First, he’ll continue to ferry his girls to ballet, cheerleading practice, tap class and wherever else they need to go. He has been out of the NFL for a year, shifting him into full-time dad duty. That time away from the game also made him realize the weight of home duties.

“I would take two-a-days any day …” Trufant said with a laugh.

While Trufant explained the announcement of “CUT” meant “cleanup time” in the house when he was young, and that there were weeds to pull and work to do, his mother, Constance nodded knowingly.

There was little talk about football. Though he was at the headquarters of the NFL team that drafted him 11th overall in 2003, Trufant did not spend his time announcing in-game accomplishments. He didn’t tout how he and his brothers, Desmond and Isaiah, all made it to the NFL.

Instead, he stayed on a theme of appreciation, likely explaining why everyone from youth coaches to current Seahawks Richard Sherman, Kam Chancellor and Carroll showed up.

Sacramento Kings point guard Isaiah Thomas was there, as was former Seahawk Roy Lewis. Current Seahawks Jermaine Kearse and soon to be Hall-of-Fame Seahawk Walter Jones were also in attendance. High school friends, former coaches, folks associated with the Trufant Family Foundation. A “Go Cougs!” was hurled from the back, which Trufant paused to encourage and repeat. His brother and former University of Washington star, Desmond, took the cheer in stride.
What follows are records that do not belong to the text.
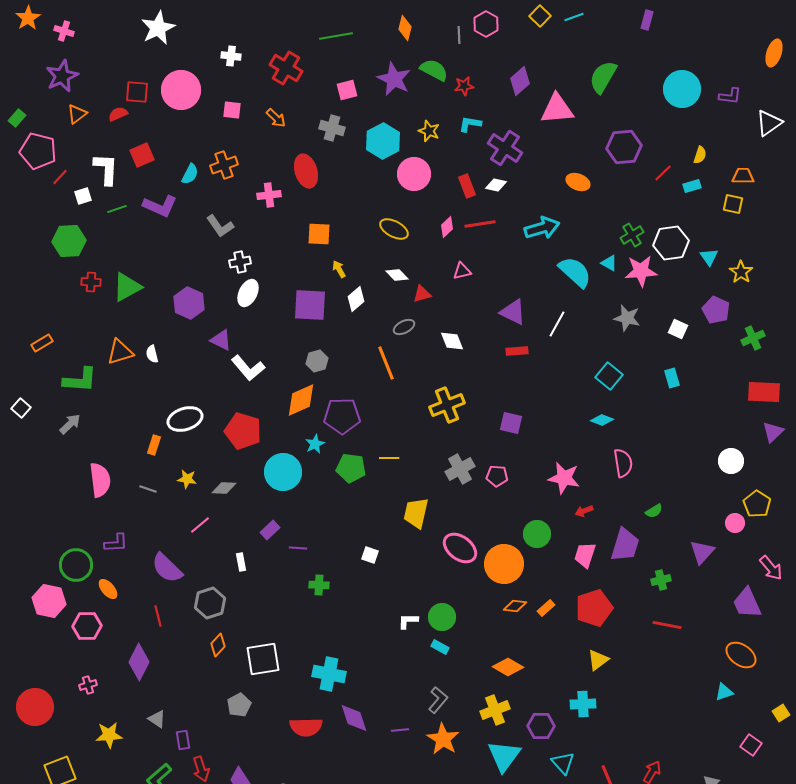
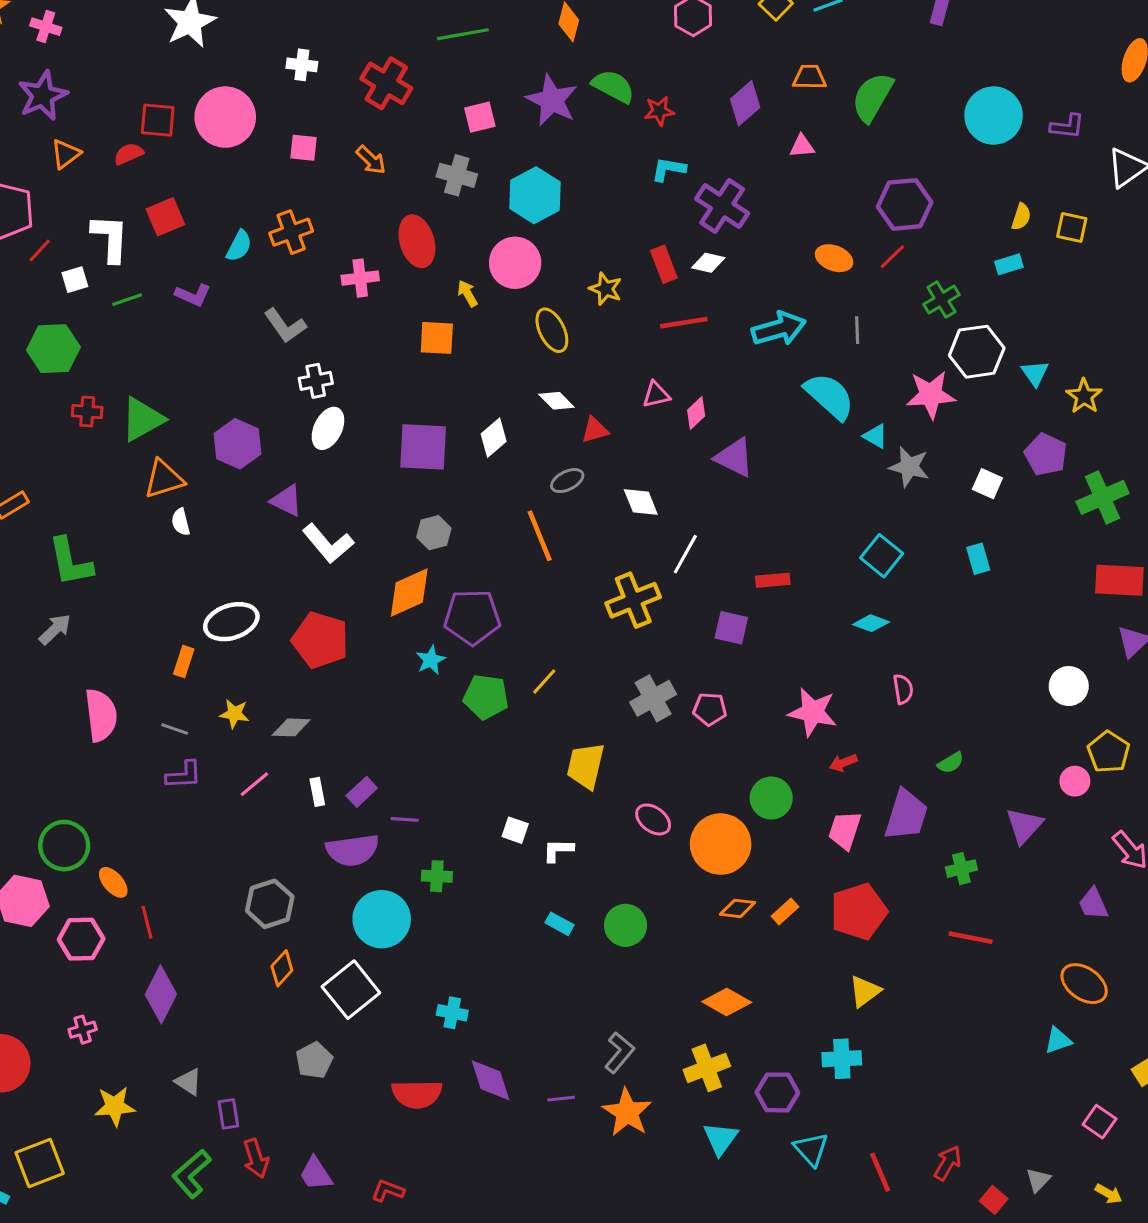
gray line: (459, 35) -> (857, 330), moved
pink triangle: (557, 109) -> (802, 146), size x0.5
yellow star: (429, 131) -> (606, 289), moved
red line: (663, 173) -> (892, 257), moved
pink circle: (414, 174) -> (515, 263), moved
orange trapezoid: (743, 176) -> (810, 77), moved
yellow square: (733, 204) -> (1072, 227), moved
purple L-shape: (160, 206) -> (193, 295), size x0.7
pink diamond: (447, 227) -> (696, 413), moved
yellow ellipse: (394, 229) -> (552, 330), turned 36
green cross: (632, 235) -> (941, 300), moved
cyan triangle: (609, 263) -> (875, 436), moved
yellow arrow: (339, 269) -> (468, 293), moved
white line: (557, 324) -> (685, 554), moved
green cross: (753, 338) -> (1102, 497), size x1.4
red rectangle: (517, 351) -> (773, 580), moved
orange triangle: (120, 352) -> (164, 479), moved
green L-shape: (80, 380) -> (70, 562), turned 75
yellow line: (389, 458) -> (544, 681), turned -48
pink semicircle: (623, 463) -> (903, 689), size x0.7
cyan circle: (283, 472) -> (382, 919), moved
purple L-shape: (116, 543) -> (184, 775), moved
pink ellipse: (460, 548) -> (653, 819), size x0.7
white rectangle: (241, 562) -> (317, 792), moved
purple semicircle: (167, 568) -> (353, 850), moved, turned -52
purple trapezoid: (747, 603) -> (1093, 904), size x0.7
red line: (158, 616) -> (147, 922), moved
white L-shape: (408, 621) -> (558, 850), moved
cyan rectangle: (440, 647) -> (560, 924), moved
white square: (263, 659) -> (351, 990), turned -30
cyan cross: (329, 674) -> (452, 1013), size x0.6
cyan triangle: (504, 756) -> (721, 1138), size x0.7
Trufant read from notes he typed into his phone Wednesday night. Part of what he wrote about his NFL career was, “blah, blah, blah.” It was more dynamic than that.

On draft day in 2003, he sat in a hotel room away from a viewing party at Jillian’s in Tacoma. He was too nervous to be with the group. Watching the television with a half-packed bag -- Trufant figured he would be airborne on the way to a press conference after being selected -- his phone rang. It was Seattle head coach Mike Holmgren. He asked if Trufant if he was ready to be a Seattle Seahawk.

“I didn’t really know what to say, so I just said, ‘Yes,’” Trufant said.

Trufant recalls little from the opening press conference, which was a 45-minute drive away as opposed to a flight, beyond one distinct thing: His father’s gold suit and matching gold hat.

“He called it the Golden Opportunity Suit,” Trufant said.

Per usual, Lloyd’s attire was on point. That selection enabled Trufant to spend his entire sporting life in the state of Washington. Self-proclaimed as “not a big traveler,” going from Tacoma to Pullman to Seattle allowed him to build the homespun relationships that he was touting the day of his retirement.

Several bumps and bruises came with Trufant’s 638 tackles for the Seahawks. His body wasn’t responding the way it once did, and, when he was released at the end of training camp with the Jacksonville Jaguars last year, the end of football was clear.

“I think my body was giving out on me a little bit,” Trufant said. “So it was just one of those things man. I’m staying in shape now, but to try to tackle 230-pound running backs day in and day out, I just think it’s my time to go. I can’t even see myself doing that now, I haven’t did it in a year and it feels like I never did it, but it was just time man. I had a nice run, and I have no complaints.”

Carroll stood in the back of the auditorium Thursday. Trufant’s day was in part orchestrated by him. When the Seahawks didn’t bring back Trufant after the 2012 season, he signed with the Jacksonville Jaguars. Carroll and Schneider told when he joined Jacksonville there would be an opportunity to retire this way, should he want to.

“I’ll always be a Seahawk,” Trufant said. “That’s how it’s going to be.”